If your product is still looking for product market fit, then basically every change can be big enough to steer the whole thing in a new direction, especially if there are not too many users. That means many decisions should be rather driven by your product vision and intuition, although you should still make informed decisions and measure the outcomes. And again, see the first point above – always have a clear hypothesis and an action plan.

3. Running a controlled experiment is better than not running it at all

Often some people on the team can be skeptical about some proposed changes, for example, having a new payment method can bring a lot of new purchases, however, this can be not enough to justify the flat fee that you’d need to pay for the integration. Running an experiment on a small number of users and proving it in a real-life scenario is much more valuable than doing such projections, especially if the internal conversation seems to be stuck, and there is no clear path forward. If the implementation cost is not massive, probably the best move here is to get buy-in from leadership and be clear about the hypothesis and the action plan depending on the outcome.

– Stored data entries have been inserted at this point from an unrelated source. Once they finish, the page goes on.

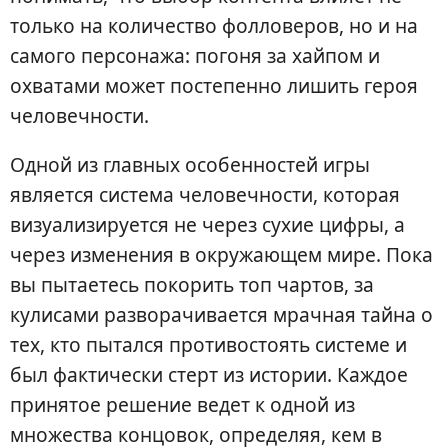
только на количество фолловеров, но и на
самого персонажа: погоня за хайпом и
охватами может постепенно лишить героя
человечности.
Одной из главных особенностей игры
является система человечности, которая
визуализируется не через сухие цифры, а
через изменения в окружающем мире. Пока
вы пытаетесь покорить топ чартов, за
кулисами разворачивается мрачная тайна о
тех, кто пытался противостоять системе и
был фактически стерт из истории. Каждое
принятое решение ведет к одной из
множества концовок, определяя, кем в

4. Have the right setup and tools

Always make sure that:

  • Test and control groups have consistent experience – i.e. a user from the test group will always have the test experience during the lifetime of the experiment.

  • Results are statistically significant. You can use some online tools to verify you get a proper result, not just random noise. Also keep in mind that the bigger the metric move you expect, the fewer participants you need to prove it – and vice versa.

  • Metrics are correctly calculated – meaning that you can reliably measure the outcome for the test vs control groups.

5. Be aware of other experiments that can affect your experiment results

Some experiments can be affected by external events – such as seasonality, an operating system update, etc. Other experiments can lead to different outcome because of other tests being run simultaneously. Try to avoid this by making the experiments either smaller or isolated from each other.

Example:

You introduce a new login screen, and also introduce Sign In with Google button.

Probably the best way here is to split into 4 independent groups (two-by-two: old/new login screen and with/without the Google button) and analyze accordingly.

6. Even negative results are good learning

Sometimes people are afraid that their experiments can lead to worse results. I’d say this is still a positive learning because if the experiment was run in a controlled environment with a clear hypothesis, you don’t affect real users much, and most importantly now you know that some of your ideas won’t work out, and you can safely put it away until better times. Just treat it as a lucky scenario vs doing the same change because someone strongly believed in it and didn’t even run an experiment.


If all these points are taken care of, then hopefully the experiments should provide useful learnings to make your product better. Please share any interesting experiments you’ve run and what eye-opening insights they’ve brought.